Astarte is the sex goddess of the sun god Baal and is also called "the queen of heaven" in Jer. 7:18 and 44:17-25.

The Dictionary of Mythology, Folklore, and Symbols, Part 1, page 487 tells us more about this Spring Festival:

‘‘It incorporates some of the ancient Spring Equinox ceremonies of sun worship in which there were phallic [genital] rites and spring fires, and in which the deity or offering to the deity was eaten...The festival is symbolized by an ascension Lily...a chick breaking its shell, the colors white and green, the egg, spring flowers, and the Rabbit. The name is related to Astarte, Ashtoreth, Eostre and Ishtar, goddess who visited and rose from the underworld. Easter yields ‘Enduring Eos’...‘Enduring Dawn’.’’

We learn about these Temple Prostitutes from The Interpreter’s Dictionary of The Bible, Volume 3, pages 933-934:

"The role of the sacred prostitute in the fertility cult: The prostitute who was an official of the cult in ancient Palestine and nearby lands of biblical times exercised an important function. This religion was predicated upon the belief that the processes of nature were controlled by the relations between gods and goddesses. Projecting their understanding of their own sexual activities, the worshipers of these deities, through the use of imitative magic, engaged in sexual intercourse with devotees of the shrine, in the belief that this would encourage the gods and goddesses to do likewise. Only by sexual relations among the deities could man’s desire for increase in herds and fields, as well as in his own family, be realized. In Palestine the gods Baal and Asherah were especially prominent. These competed with Yahweh the God of Israel and, in some cases, may have produced hybrid Yahweh-Baal cults. Attached to the shrines of these cults were priests as well as prostitutes, both male and female. Their chief service was sexual in nature, the offering of their bodies for ritual purposes.
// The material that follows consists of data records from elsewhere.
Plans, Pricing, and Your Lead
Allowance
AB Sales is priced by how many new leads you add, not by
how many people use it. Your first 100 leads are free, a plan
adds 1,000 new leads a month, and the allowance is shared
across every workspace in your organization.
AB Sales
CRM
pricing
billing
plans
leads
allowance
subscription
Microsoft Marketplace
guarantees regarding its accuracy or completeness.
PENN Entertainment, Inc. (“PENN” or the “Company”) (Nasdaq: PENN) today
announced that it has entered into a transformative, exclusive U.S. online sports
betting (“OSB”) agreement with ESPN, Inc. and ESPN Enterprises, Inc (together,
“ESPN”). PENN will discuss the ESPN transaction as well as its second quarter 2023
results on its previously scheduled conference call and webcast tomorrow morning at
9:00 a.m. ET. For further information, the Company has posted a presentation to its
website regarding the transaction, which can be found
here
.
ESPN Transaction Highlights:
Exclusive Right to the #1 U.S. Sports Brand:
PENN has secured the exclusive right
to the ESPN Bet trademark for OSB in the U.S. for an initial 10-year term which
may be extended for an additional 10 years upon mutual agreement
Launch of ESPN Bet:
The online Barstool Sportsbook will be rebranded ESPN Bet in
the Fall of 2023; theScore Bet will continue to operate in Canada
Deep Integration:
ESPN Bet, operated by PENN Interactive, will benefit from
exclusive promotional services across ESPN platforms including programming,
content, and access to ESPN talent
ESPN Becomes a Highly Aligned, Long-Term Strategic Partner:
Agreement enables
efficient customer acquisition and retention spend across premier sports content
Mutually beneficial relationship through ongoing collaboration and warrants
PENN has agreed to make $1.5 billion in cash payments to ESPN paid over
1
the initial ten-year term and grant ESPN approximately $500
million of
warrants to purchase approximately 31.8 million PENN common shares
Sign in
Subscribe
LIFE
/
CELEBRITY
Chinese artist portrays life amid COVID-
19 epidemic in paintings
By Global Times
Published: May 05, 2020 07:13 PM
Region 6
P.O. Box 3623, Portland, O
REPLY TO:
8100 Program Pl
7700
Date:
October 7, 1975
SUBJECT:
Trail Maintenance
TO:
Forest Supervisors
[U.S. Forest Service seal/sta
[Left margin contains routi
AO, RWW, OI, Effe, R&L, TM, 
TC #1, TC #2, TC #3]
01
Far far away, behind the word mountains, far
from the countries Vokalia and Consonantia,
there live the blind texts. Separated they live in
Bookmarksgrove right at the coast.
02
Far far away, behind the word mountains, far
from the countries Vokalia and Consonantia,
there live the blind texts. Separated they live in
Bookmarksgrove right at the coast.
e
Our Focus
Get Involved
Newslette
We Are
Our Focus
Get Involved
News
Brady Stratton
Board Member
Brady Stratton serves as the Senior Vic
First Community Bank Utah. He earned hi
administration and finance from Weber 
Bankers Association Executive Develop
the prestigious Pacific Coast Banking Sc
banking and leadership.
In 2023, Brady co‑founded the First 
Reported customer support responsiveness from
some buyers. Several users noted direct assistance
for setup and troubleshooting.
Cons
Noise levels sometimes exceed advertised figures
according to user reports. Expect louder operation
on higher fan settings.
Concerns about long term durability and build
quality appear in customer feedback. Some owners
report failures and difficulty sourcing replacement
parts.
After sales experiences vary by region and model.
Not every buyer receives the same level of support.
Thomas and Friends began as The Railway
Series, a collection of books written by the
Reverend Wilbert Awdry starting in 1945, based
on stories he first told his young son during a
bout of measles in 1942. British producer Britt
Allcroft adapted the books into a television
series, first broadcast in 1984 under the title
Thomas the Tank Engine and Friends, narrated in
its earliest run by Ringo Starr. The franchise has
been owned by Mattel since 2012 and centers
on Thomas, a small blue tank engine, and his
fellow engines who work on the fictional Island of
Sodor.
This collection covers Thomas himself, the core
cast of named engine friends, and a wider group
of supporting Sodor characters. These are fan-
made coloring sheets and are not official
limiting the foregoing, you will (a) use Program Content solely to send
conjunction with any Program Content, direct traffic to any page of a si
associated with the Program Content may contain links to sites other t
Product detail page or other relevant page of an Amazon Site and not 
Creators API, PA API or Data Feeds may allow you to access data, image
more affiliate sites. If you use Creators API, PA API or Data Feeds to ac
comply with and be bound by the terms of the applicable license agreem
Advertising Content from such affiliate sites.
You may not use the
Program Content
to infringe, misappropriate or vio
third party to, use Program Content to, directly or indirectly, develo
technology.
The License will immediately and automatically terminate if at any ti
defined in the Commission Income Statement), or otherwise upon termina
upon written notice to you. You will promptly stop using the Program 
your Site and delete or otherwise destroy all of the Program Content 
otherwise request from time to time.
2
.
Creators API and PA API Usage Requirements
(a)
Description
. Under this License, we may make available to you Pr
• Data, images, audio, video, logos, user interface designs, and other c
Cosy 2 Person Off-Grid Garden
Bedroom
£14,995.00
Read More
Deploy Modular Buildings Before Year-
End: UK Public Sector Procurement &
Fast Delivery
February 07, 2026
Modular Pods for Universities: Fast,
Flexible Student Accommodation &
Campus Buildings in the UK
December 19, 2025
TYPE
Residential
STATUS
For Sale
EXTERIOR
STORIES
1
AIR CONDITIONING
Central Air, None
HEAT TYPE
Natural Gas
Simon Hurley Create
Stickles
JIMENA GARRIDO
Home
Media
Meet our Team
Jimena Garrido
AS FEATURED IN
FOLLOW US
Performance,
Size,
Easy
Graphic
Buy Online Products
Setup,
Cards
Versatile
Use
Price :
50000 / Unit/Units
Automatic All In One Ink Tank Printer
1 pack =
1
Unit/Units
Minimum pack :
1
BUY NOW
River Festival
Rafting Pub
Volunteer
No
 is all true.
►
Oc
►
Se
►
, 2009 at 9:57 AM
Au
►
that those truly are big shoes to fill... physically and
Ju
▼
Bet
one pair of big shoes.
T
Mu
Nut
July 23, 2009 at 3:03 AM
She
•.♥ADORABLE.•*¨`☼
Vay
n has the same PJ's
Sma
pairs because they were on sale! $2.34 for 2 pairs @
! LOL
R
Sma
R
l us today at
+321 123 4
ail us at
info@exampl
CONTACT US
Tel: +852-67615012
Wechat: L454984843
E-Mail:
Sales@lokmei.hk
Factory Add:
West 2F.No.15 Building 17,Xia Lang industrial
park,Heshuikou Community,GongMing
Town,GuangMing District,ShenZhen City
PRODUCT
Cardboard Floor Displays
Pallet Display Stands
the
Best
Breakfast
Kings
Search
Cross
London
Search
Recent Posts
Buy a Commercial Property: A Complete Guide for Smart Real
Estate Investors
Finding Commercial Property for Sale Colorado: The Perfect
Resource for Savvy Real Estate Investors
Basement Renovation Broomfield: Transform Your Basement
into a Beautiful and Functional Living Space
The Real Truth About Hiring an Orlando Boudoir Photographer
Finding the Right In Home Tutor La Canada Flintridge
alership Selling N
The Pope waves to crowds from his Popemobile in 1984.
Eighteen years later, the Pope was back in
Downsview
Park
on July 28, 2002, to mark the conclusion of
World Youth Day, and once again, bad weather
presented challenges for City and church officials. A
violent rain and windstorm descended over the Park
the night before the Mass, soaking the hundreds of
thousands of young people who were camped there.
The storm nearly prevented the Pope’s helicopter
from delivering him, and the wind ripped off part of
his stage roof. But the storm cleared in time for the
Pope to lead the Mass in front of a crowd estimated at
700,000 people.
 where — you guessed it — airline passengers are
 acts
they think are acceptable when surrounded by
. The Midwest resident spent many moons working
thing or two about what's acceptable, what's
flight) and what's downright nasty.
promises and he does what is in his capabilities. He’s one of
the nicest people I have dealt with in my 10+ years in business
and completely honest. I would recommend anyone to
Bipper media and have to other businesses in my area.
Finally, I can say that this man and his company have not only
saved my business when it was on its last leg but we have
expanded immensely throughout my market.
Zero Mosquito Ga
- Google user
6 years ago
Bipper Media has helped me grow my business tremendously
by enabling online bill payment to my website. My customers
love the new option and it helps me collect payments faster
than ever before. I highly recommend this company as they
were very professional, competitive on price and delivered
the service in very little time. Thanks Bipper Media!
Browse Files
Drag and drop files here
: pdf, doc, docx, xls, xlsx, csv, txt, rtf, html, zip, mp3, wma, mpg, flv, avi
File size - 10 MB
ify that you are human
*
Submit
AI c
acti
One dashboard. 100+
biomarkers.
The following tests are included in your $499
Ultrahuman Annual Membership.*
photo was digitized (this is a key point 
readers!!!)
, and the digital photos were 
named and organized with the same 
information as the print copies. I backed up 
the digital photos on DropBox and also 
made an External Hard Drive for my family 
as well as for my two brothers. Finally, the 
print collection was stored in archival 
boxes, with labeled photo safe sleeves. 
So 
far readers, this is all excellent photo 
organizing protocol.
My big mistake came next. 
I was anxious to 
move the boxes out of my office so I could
Many believe that this was the whoredoms into which Gomer, wife of Hosea, was lured. From which he redeemed her and to which she kept returning.

The Old Testament furnishes abundant evidence as to the character of the religion of the land into which the Israelites came. Fertility rites were practiced at the numerous shrines which dotted the land, as well as at the major sanctuaries. The Israelites absorbed the Canaanite ways and learned to identify their god with Baal, whose rains brought fertility to the land.